I know there are various opinions about MoMA's new building: pretty terrific from my vantage point. Here is the view into the sculpture garden. Roof garden is off limits...Google it if you're interested in that particular controversy.



This shot of a roof in the Oceanic/Rockefeller gallery of the MET was my most interesting iPhoto of that new wing.

Thursday, January 7, 2010

University of California Botanical Garden at Berkeley


(Display Case: Native Crafts)

While our biggest snow of the season accumulates outside, I'm going to rhapsodize about the Berkeley Botanical Garden.

Wish I lived nearby so I could visit over & over...since I don't, lucky they have a fine website. Its diversity is matched by the creative displays which are both beckoning, memorable and educational: hard to do.

While the Berkeley Botanical Garden has had since 1890 to mature, it appears to have exceptionally manifested its mission of presenting plants of wild origin from diverse habitats from almost all the continents on the globe.

I know it's not fair to compare this garden to others that are not associated with one of the world's great universities, but I feel cheated living in a community where social concerns often appear to trump botanical in garden management.


(Autumn Light through Plants of Dryer Regions)

Have yet to meet a succulent that I wouldn't want in close proximity...guess our snowfall makes that highly unlikely.


(Harsher Light on Succulents)

Wednesday, January 6, 2010

Winter Light in Chicago Botanic Garden



Took these mid-December on a freezing cold day. My fellow adventurer, Penny, thinks the above container is "adorable." It's hard to get a sense of how mesmerizing it was from the picture.

I enjoyed the cream on white below amidst the veggies looking like fancy ladies after a ball.

Monday, January 4, 2010

Andy Goldsworthy Sculpture: Royal Botanic Garden, Edinburgh



This installation won me over when I experienced it in October 2004.



It was located on the outskirts of the garden, so you had to walk away from the more crowded areas to encounter it.



It embodies the temptation of wanting to jump down into its earthy embrace.

California Dreaming: Andy Goldsworthy



A colleague read my post on the de Young Museum's landscaping and correctly observed that I must have loved Andy Goldsworthy's cracked granite boulders and paving at the entrance. Well: half-love anyway. If I weren't married, I might consider my investment in AG books as my dowry.

So, in theory, I think the world of his amazing creations, how he has fused his artist self with nature.
He is a giant!

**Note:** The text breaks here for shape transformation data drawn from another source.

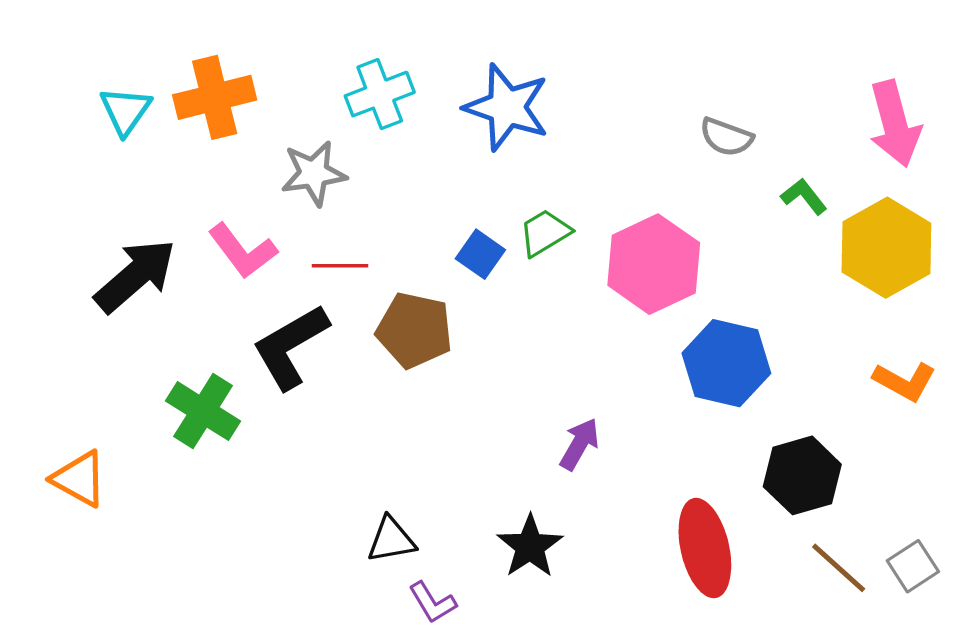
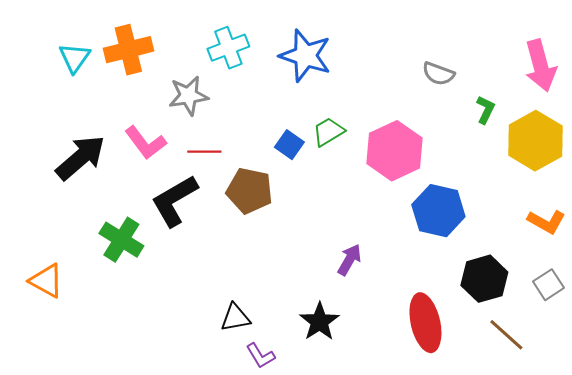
green L-shape: (804, 196) -> (485, 110), turned 64
gray square: (913, 566) -> (548, 285), moved

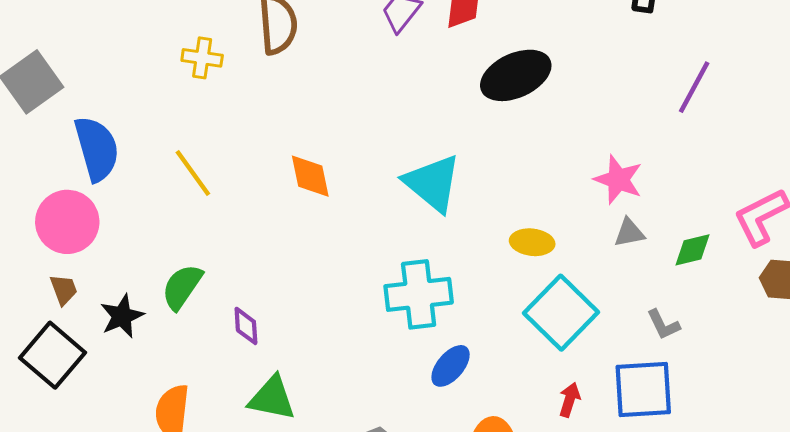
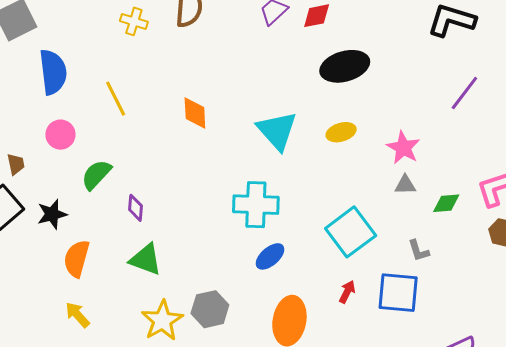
pink circle: (67, 222) -> (60, 135), moved, size x0.7
yellow ellipse: (532, 242) -> (341, 132), moved, turned -32
black star: (122, 316) -> (52, 214), moved

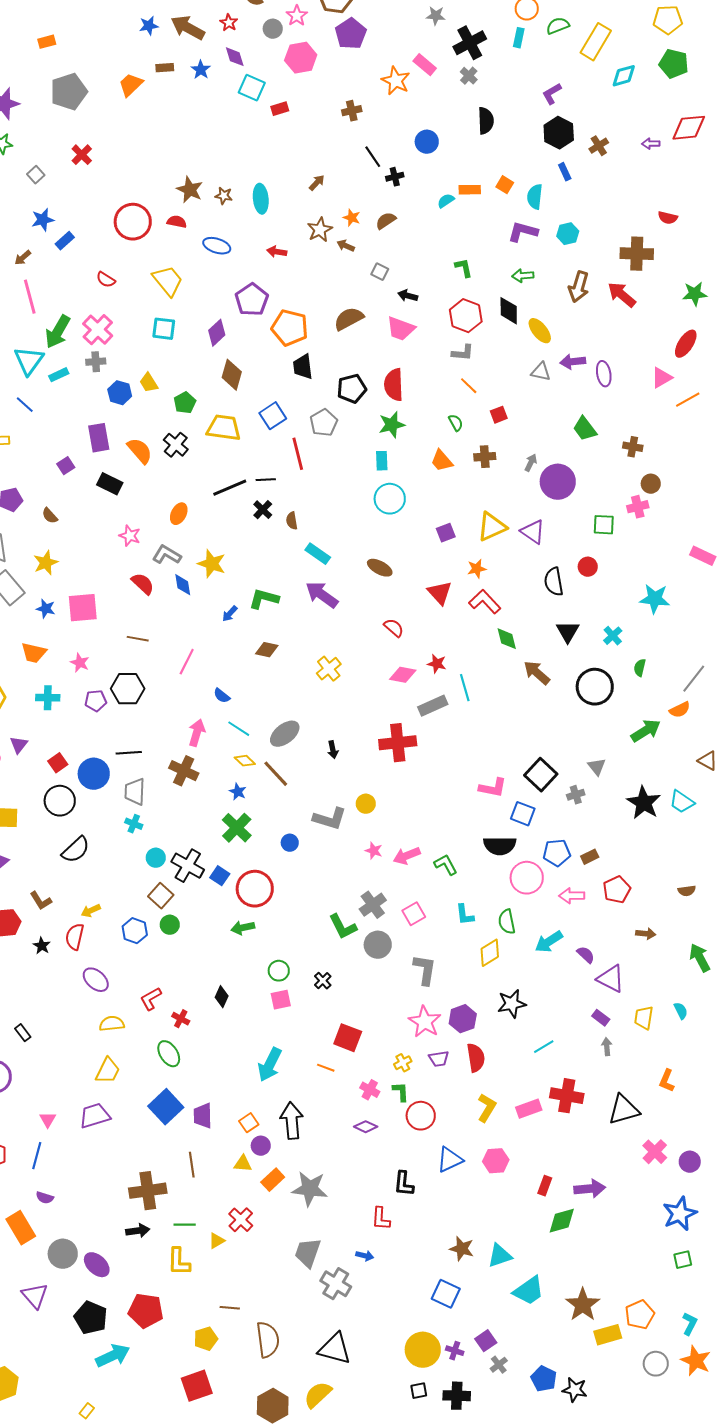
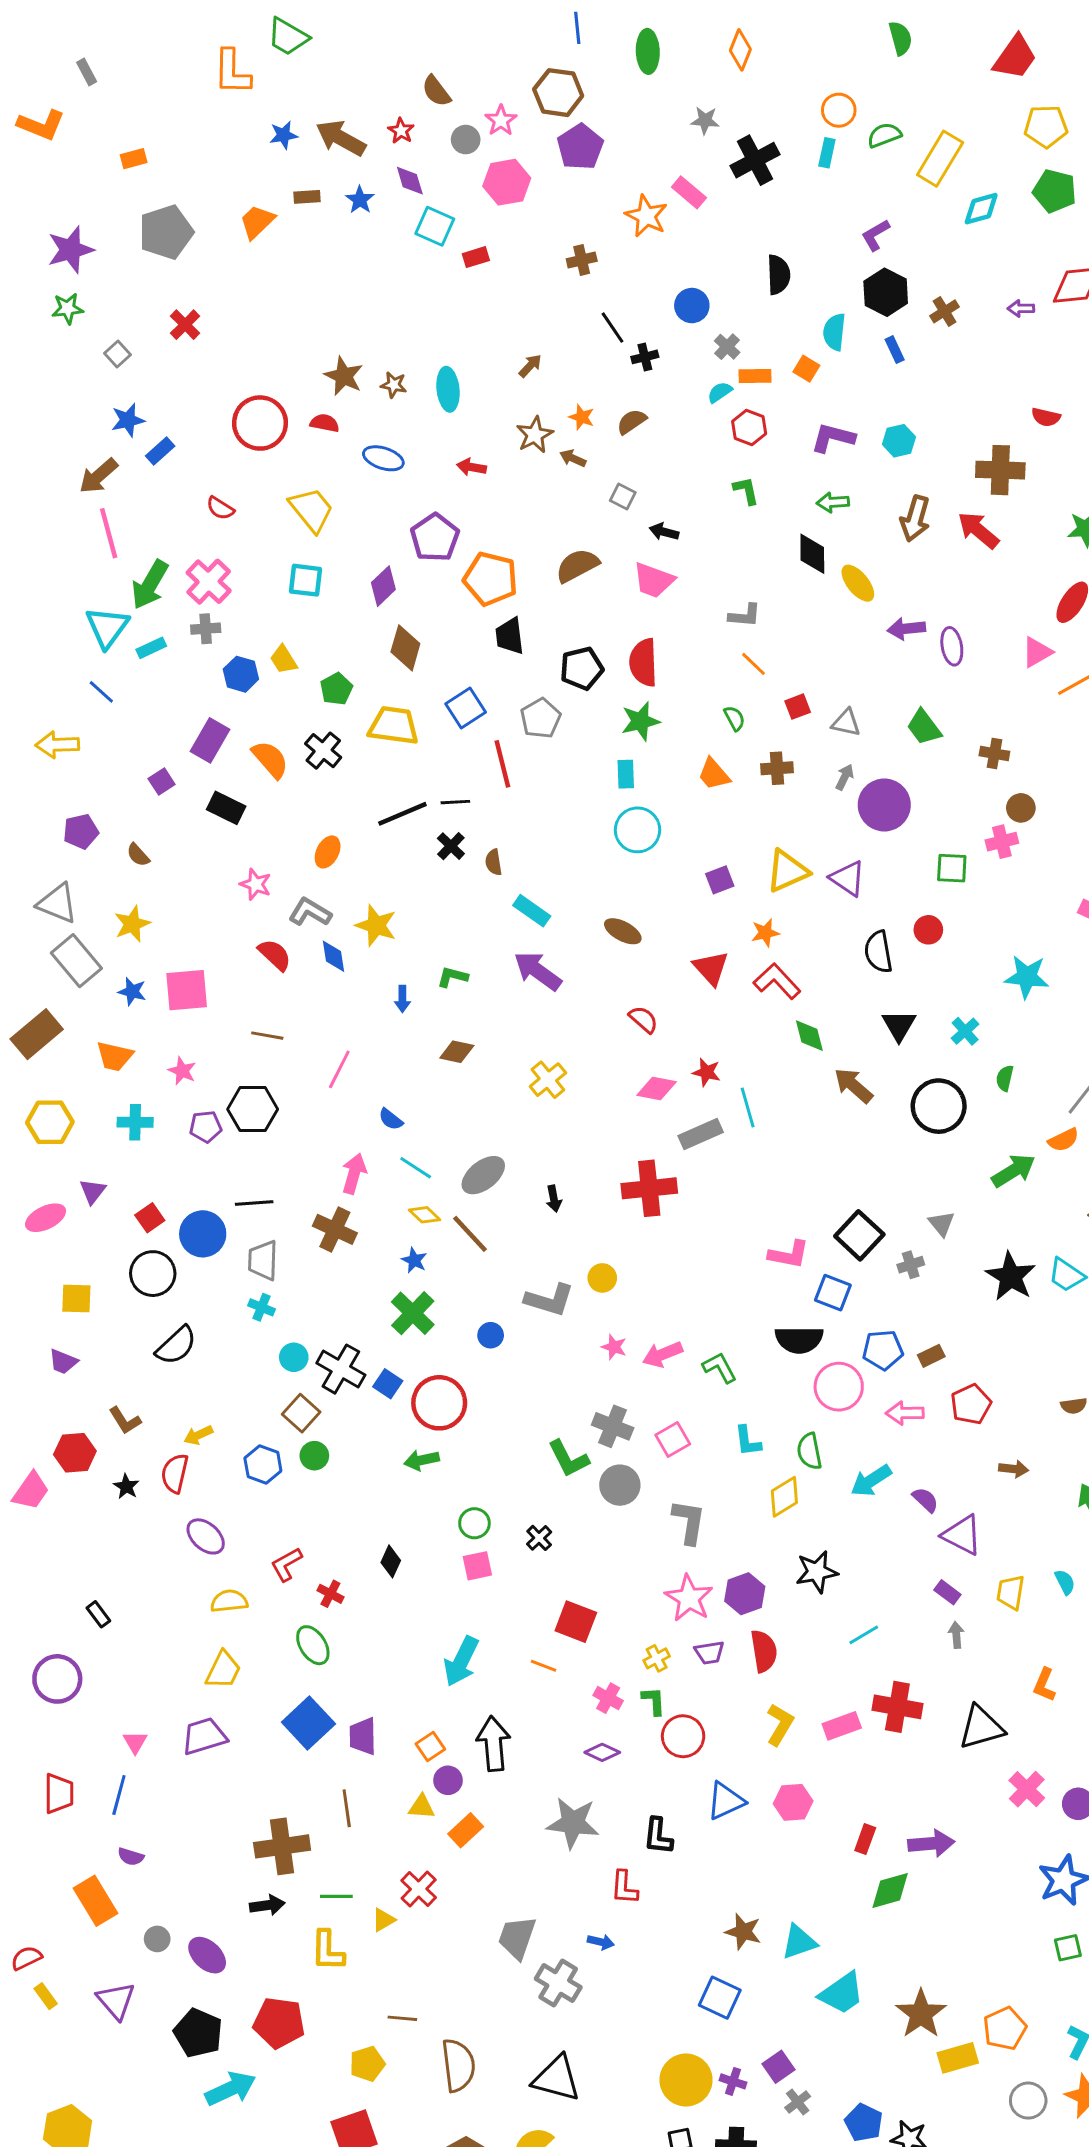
gray cross: (469, 76) -> (727, 347), moved
cyan semicircle: (535, 197) -> (834, 332), moved
brown arrow: (23, 258) -> (98, 476), size x1.6
red hexagon: (466, 316) -> (749, 427), moved, size x0.7
gray triangle: (541, 372) -> (846, 723), moved
purple rectangle: (99, 438) -> (210, 740), turned 40
green L-shape: (264, 599) -> (452, 977), size x0.7
blue arrow: (230, 614) -> (402, 999), turned -42
gray cross: (373, 905) -> (613, 1426), turned -32
gray star: (310, 1189) -> (573, 1823), moved
gray circle: (63, 1254) -> (157, 1939), size x0.6

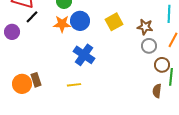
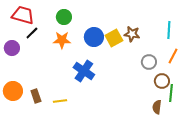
blue circle: (80, 21) -> (94, 37), moved
brown star: (145, 27) -> (132, 34), moved
orange circle: (22, 84) -> (13, 91), moved
yellow line: (74, 85) -> (60, 101), moved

However, I wasn't terribly moved by his installation at the de Young. The crack (more delicately described as a "winding fissure") was my favorite part: my local Berkeley friends and tour guides especially liked how the it leaps up onto one boulder and then snakes back around just before running into the building's skeleton.




But for me it's too contrived and I don't respond to the harsh man-sculpted forms of the boulders. It's the same, although reversed, as why the exterior landscaping doesn't succeed in my eyes. The building is very modern and while Goldworthy's art is too, his best work seamlessly integrates man and nature. That balance is askew here.

Maybe that's what he intended? But I believe there is that paradox about artists getting so successful that their commissions have to satisfy more and more demanding consumers. Apparently he had the boulders brought from a quarry in England which, even if we ignore the low sustainability quotient, may speak to him, but did not have much meaning for me. The problem is I have such high hopes for AG since I consider him one of the world's best artists.

His creation process on-site seems the the most interesting factor to me. Perhaps I will include it in my talk at the Chicago Botanic Garden on March 23rd: "Being Present in Your Garden." Then, "Rather than just viewing the garden as product to be maintained, we will discuss how to design and inhabit the landscape as a process in four dimensions." Or at least I will try.

I did indeed love a piece of Goldworthy's I saw in Scotland five years ago: look to my next blog.